*Required action*.
The entries are to be duplicated exactly, though any picture in them must be omitted.

========================================================================

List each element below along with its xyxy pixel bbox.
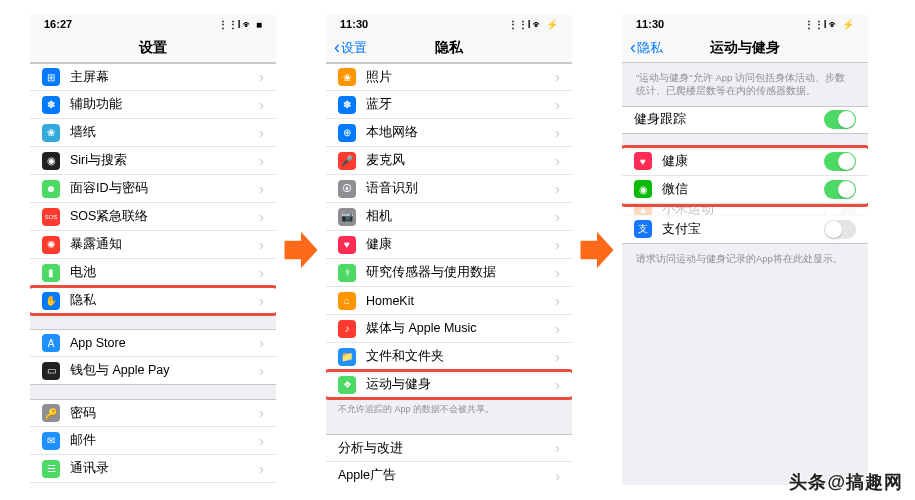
app-icon: ❀	[42, 124, 60, 142]
row-fitness-tracking[interactable]: 健身跟踪	[622, 106, 868, 134]
svg-marker-0	[285, 232, 318, 269]
chevron-left-icon: ‹	[630, 37, 636, 58]
app-icon: 🎤	[338, 152, 356, 170]
chevron-right-icon: ›	[259, 461, 264, 477]
chevron-left-icon: ‹	[334, 37, 340, 58]
settings-row[interactable]: ✽辅助功能›	[30, 91, 276, 119]
settings-row[interactable]: ☻面容ID与密码›	[30, 175, 276, 203]
settings-row[interactable]: ⊕本地网络›	[326, 119, 572, 147]
settings-row[interactable]: ♥健康	[622, 148, 868, 176]
settings-row[interactable]: ⦿语音识别›	[326, 175, 572, 203]
status-bar: 11:30 ⋮⋮l ᯤ ⚡	[326, 15, 572, 33]
settings-row[interactable]: ❀照片›	[326, 63, 572, 91]
apps-group: ♥健康◉微信▲小米运动支支付宝	[622, 148, 868, 244]
toggle-fitness-tracking[interactable]	[824, 110, 856, 129]
chevron-right-icon: ›	[259, 265, 264, 281]
settings-row[interactable]: ▭钱包与 Apple Pay›	[30, 357, 276, 385]
app-icon: ♥	[634, 152, 652, 170]
time: 11:30	[340, 18, 368, 30]
row-label: 本地网络	[366, 124, 555, 141]
settings-row[interactable]: ✽蓝牙›	[326, 91, 572, 119]
app-icon: ❀	[338, 68, 356, 86]
back-button[interactable]: ‹设置	[334, 37, 367, 58]
row-label: 微信	[662, 181, 824, 198]
settings-row[interactable]: ✉邮件›	[30, 427, 276, 455]
signal-wifi-battery: ⋮⋮l ᯤ ■	[218, 19, 262, 30]
toggle[interactable]	[824, 204, 856, 216]
chevron-right-icon: ›	[259, 405, 264, 421]
chevron-right-icon: ›	[555, 97, 560, 113]
page-title: 设置	[139, 39, 167, 57]
settings-row[interactable]: ▦日历›	[30, 483, 276, 485]
app-icon: 🔑	[42, 404, 60, 422]
settings-row[interactable]: ✋隐私›	[30, 287, 276, 315]
row-label: 电池	[70, 264, 259, 281]
settings-group-2: AApp Store›▭钱包与 Apple Pay›	[30, 329, 276, 385]
chevron-right-icon: ›	[555, 321, 560, 337]
chevron-right-icon: ›	[555, 293, 560, 309]
arrow-1	[276, 15, 326, 485]
settings-row[interactable]: ❖运动与健身›	[326, 371, 572, 399]
app-icon: ◉	[634, 180, 652, 198]
app-icon: ▲	[634, 204, 652, 216]
settings-row[interactable]: ▲小米运动	[622, 204, 868, 216]
back-button[interactable]: ‹隐私	[630, 37, 663, 58]
toggle[interactable]	[824, 180, 856, 199]
row-label: 健康	[662, 153, 824, 170]
nav-header: ‹设置 隐私	[326, 33, 572, 63]
row-label: 钱包与 Apple Pay	[70, 362, 259, 379]
app-icon: ✋	[42, 292, 60, 310]
row-label: 墙纸	[70, 124, 259, 141]
toggle[interactable]	[824, 220, 856, 239]
chevron-right-icon: ›	[259, 363, 264, 379]
app-icon: ⊕	[338, 124, 356, 142]
row-label: 辅助功能	[70, 96, 259, 113]
app-icon: A	[42, 334, 60, 352]
settings-row[interactable]: 📁文件和文件夹›	[326, 343, 572, 371]
settings-row[interactable]: ♥健康›	[326, 231, 572, 259]
chevron-right-icon: ›	[555, 209, 560, 225]
settings-row[interactable]: 🎤麦克风›	[326, 147, 572, 175]
signal-wifi-battery: ⋮⋮l ᯤ ⚡	[508, 19, 558, 30]
chevron-right-icon: ›	[259, 69, 264, 85]
settings-row[interactable]: Apple广告›	[326, 462, 572, 485]
settings-row[interactable]: ▮电池›	[30, 259, 276, 287]
chevron-right-icon: ›	[555, 125, 560, 141]
row-label: 文件和文件夹	[366, 348, 555, 365]
row-label: 通讯录	[70, 460, 259, 477]
settings-row[interactable]: ⚕研究传感器与使用数据›	[326, 259, 572, 287]
chevron-right-icon: ›	[259, 433, 264, 449]
row-label: 邮件	[70, 432, 259, 449]
settings-row[interactable]: ♪媒体与 Apple Music›	[326, 315, 572, 343]
app-icon: ✽	[338, 96, 356, 114]
settings-row[interactable]: AApp Store›	[30, 329, 276, 357]
settings-row[interactable]: 分析与改进›	[326, 434, 572, 462]
settings-row[interactable]: ❀墙纸›	[30, 119, 276, 147]
settings-row[interactable]: ◉Siri与搜索›	[30, 147, 276, 175]
settings-row[interactable]: ◉微信	[622, 176, 868, 204]
settings-row[interactable]: 🔑密码›	[30, 399, 276, 427]
row-label: 研究传感器与使用数据	[366, 264, 555, 281]
toggle[interactable]	[824, 152, 856, 171]
phone-motion-fitness: 11:30 ⋮⋮l ᯤ ⚡ ‹隐私 运动与健身 "运动与健身"允许 App 访问…	[622, 15, 868, 485]
row-label: 语音识别	[366, 180, 555, 197]
settings-row[interactable]: 📷相机›	[326, 203, 572, 231]
app-icon: ♪	[338, 320, 356, 338]
chevron-right-icon: ›	[555, 468, 560, 484]
row-label: 主屏幕	[70, 69, 259, 86]
settings-row[interactable]: ✺暴露通知›	[30, 231, 276, 259]
settings-row[interactable]: ⊞主屏幕›	[30, 63, 276, 91]
app-icon: ⦿	[338, 180, 356, 198]
settings-row[interactable]: 支支付宝	[622, 216, 868, 244]
app-icon: ⌂	[338, 292, 356, 310]
settings-row[interactable]: ⌂HomeKit›	[326, 287, 572, 315]
app-icon: 📷	[338, 208, 356, 226]
settings-row[interactable]: ☰通讯录›	[30, 455, 276, 483]
row-label: 蓝牙	[366, 96, 555, 113]
chevron-right-icon: ›	[555, 265, 560, 281]
settings-row[interactable]: SOSSOS紧急联络›	[30, 203, 276, 231]
watermark: 头条@搞趣网	[789, 470, 903, 494]
row-label: HomeKit	[366, 294, 555, 308]
app-icon: ♥	[338, 236, 356, 254]
app-icon: ⚕	[338, 264, 356, 282]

========================================================================

*Answer section*.
List each element below along with its xyxy pixel bbox.
app-icon: ❀	[42, 124, 60, 142]
row-fitness-tracking[interactable]: 健身跟踪	[622, 106, 868, 134]
svg-marker-0	[285, 232, 318, 269]
chevron-left-icon: ‹	[630, 37, 636, 58]
app-icon: 🎤	[338, 152, 356, 170]
chevron-right-icon: ›	[259, 461, 264, 477]
chevron-left-icon: ‹	[334, 37, 340, 58]
settings-row[interactable]: ✽辅助功能›	[30, 91, 276, 119]
settings-row[interactable]: ☻面容ID与密码›	[30, 175, 276, 203]
settings-row[interactable]: ⊕本地网络›	[326, 119, 572, 147]
settings-row[interactable]: ♥健康	[622, 148, 868, 176]
settings-row[interactable]: ⦿语音识别›	[326, 175, 572, 203]
status-bar: 11:30 ⋮⋮l ᯤ ⚡	[326, 15, 572, 33]
settings-row[interactable]: ❀照片›	[326, 63, 572, 91]
apps-group: ♥健康◉微信▲小米运动支支付宝	[622, 148, 868, 244]
toggle-fitness-tracking[interactable]	[824, 110, 856, 129]
chevron-right-icon: ›	[259, 265, 264, 281]
settings-row[interactable]: ▭钱包与 Apple Pay›	[30, 357, 276, 385]
app-icon: ♥	[634, 152, 652, 170]
time: 11:30	[340, 18, 368, 30]
row-label: 本地网络	[366, 124, 555, 141]
settings-row[interactable]: ✽蓝牙›	[326, 91, 572, 119]
app-icon: ❀	[338, 68, 356, 86]
back-button[interactable]: ‹设置	[334, 37, 367, 58]
row-label: 微信	[662, 181, 824, 198]
settings-row[interactable]: ✉邮件›	[30, 427, 276, 455]
signal-wifi-battery: ⋮⋮l ᯤ ■	[218, 19, 262, 30]
toggle[interactable]	[824, 204, 856, 216]
chevron-right-icon: ›	[259, 405, 264, 421]
chevron-right-icon: ›	[555, 97, 560, 113]
page-title: 设置	[139, 39, 167, 57]
settings-row[interactable]: ▦日历›	[30, 483, 276, 485]
app-icon: 🔑	[42, 404, 60, 422]
settings-row[interactable]: ✋隐私›	[30, 287, 276, 315]
row-label: 电池	[70, 264, 259, 281]
settings-group-2: AApp Store›▭钱包与 Apple Pay›	[30, 329, 276, 385]
chevron-right-icon: ›	[555, 321, 560, 337]
chevron-right-icon: ›	[555, 293, 560, 309]
arrow-1	[276, 15, 326, 485]
settings-row[interactable]: ❖运动与健身›	[326, 371, 572, 399]
app-icon: ◉	[634, 180, 652, 198]
app-icon: ▲	[634, 204, 652, 216]
settings-row[interactable]: ▲小米运动	[622, 204, 868, 216]
back-button[interactable]: ‹隐私	[630, 37, 663, 58]
toggle[interactable]	[824, 180, 856, 199]
row-label: 健康	[662, 153, 824, 170]
nav-header: ‹设置 隐私	[326, 33, 572, 63]
row-label: 钱包与 Apple Pay	[70, 362, 259, 379]
app-icon: ✋	[42, 292, 60, 310]
row-label: 墙纸	[70, 124, 259, 141]
toggle[interactable]	[824, 220, 856, 239]
chevron-right-icon: ›	[259, 363, 264, 379]
app-icon: ⊕	[338, 124, 356, 142]
row-label: 辅助功能	[70, 96, 259, 113]
app-icon: A	[42, 334, 60, 352]
settings-row[interactable]: 📁文件和文件夹›	[326, 343, 572, 371]
settings-row[interactable]: ♥健康›	[326, 231, 572, 259]
chevron-right-icon: ›	[555, 209, 560, 225]
settings-row[interactable]: 🎤麦克风›	[326, 147, 572, 175]
signal-wifi-battery: ⋮⋮l ᯤ ⚡	[508, 19, 558, 30]
chevron-right-icon: ›	[259, 69, 264, 85]
settings-row[interactable]: Apple广告›	[326, 462, 572, 485]
settings-row[interactable]: ▮电池›	[30, 259, 276, 287]
chevron-right-icon: ›	[555, 125, 560, 141]
row-label: 文件和文件夹	[366, 348, 555, 365]
row-label: 通讯录	[70, 460, 259, 477]
settings-row[interactable]: ⚕研究传感器与使用数据›	[326, 259, 572, 287]
chevron-right-icon: ›	[259, 433, 264, 449]
row-label: 邮件	[70, 432, 259, 449]
settings-row[interactable]: ♪媒体与 Apple Music›	[326, 315, 572, 343]
app-icon: ✽	[338, 96, 356, 114]
settings-row[interactable]: AApp Store›	[30, 329, 276, 357]
settings-row[interactable]: 分析与改进›	[326, 434, 572, 462]
settings-row[interactable]: ❀墙纸›	[30, 119, 276, 147]
settings-row[interactable]: ◉Siri与搜索›	[30, 147, 276, 175]
settings-row[interactable]: ◉微信	[622, 176, 868, 204]
settings-row[interactable]: 🔑密码›	[30, 399, 276, 427]
row-label: 研究传感器与使用数据	[366, 264, 555, 281]
toggle[interactable]	[824, 152, 856, 171]
phone-motion-fitness: 11:30 ⋮⋮l ᯤ ⚡ ‹隐私 运动与健身 "运动与健身"允许 App 访问…	[622, 15, 868, 485]
row-label: 语音识别	[366, 180, 555, 197]
settings-row[interactable]: 📷相机›	[326, 203, 572, 231]
app-icon: ♪	[338, 320, 356, 338]
chevron-right-icon: ›	[555, 468, 560, 484]
row-label: 主屏幕	[70, 69, 259, 86]
settings-row[interactable]: ✺暴露通知›	[30, 231, 276, 259]
settings-row[interactable]: ⊞主屏幕›	[30, 63, 276, 91]
app-icon: ⦿	[338, 180, 356, 198]
settings-row[interactable]: 支支付宝	[622, 216, 868, 244]
app-icon: ⌂	[338, 292, 356, 310]
settings-row[interactable]: ⌂HomeKit›	[326, 287, 572, 315]
app-icon: 📷	[338, 208, 356, 226]
settings-row[interactable]: ☰通讯录›	[30, 455, 276, 483]
row-label: 蓝牙	[366, 96, 555, 113]
chevron-right-icon: ›	[555, 265, 560, 281]
settings-row[interactable]: SOSSOS紧急联络›	[30, 203, 276, 231]
watermark: 头条@搞趣网	[789, 470, 903, 494]
row-label: HomeKit	[366, 294, 555, 308]
app-icon: ♥	[338, 236, 356, 254]
app-icon: ⚕	[338, 264, 356, 282]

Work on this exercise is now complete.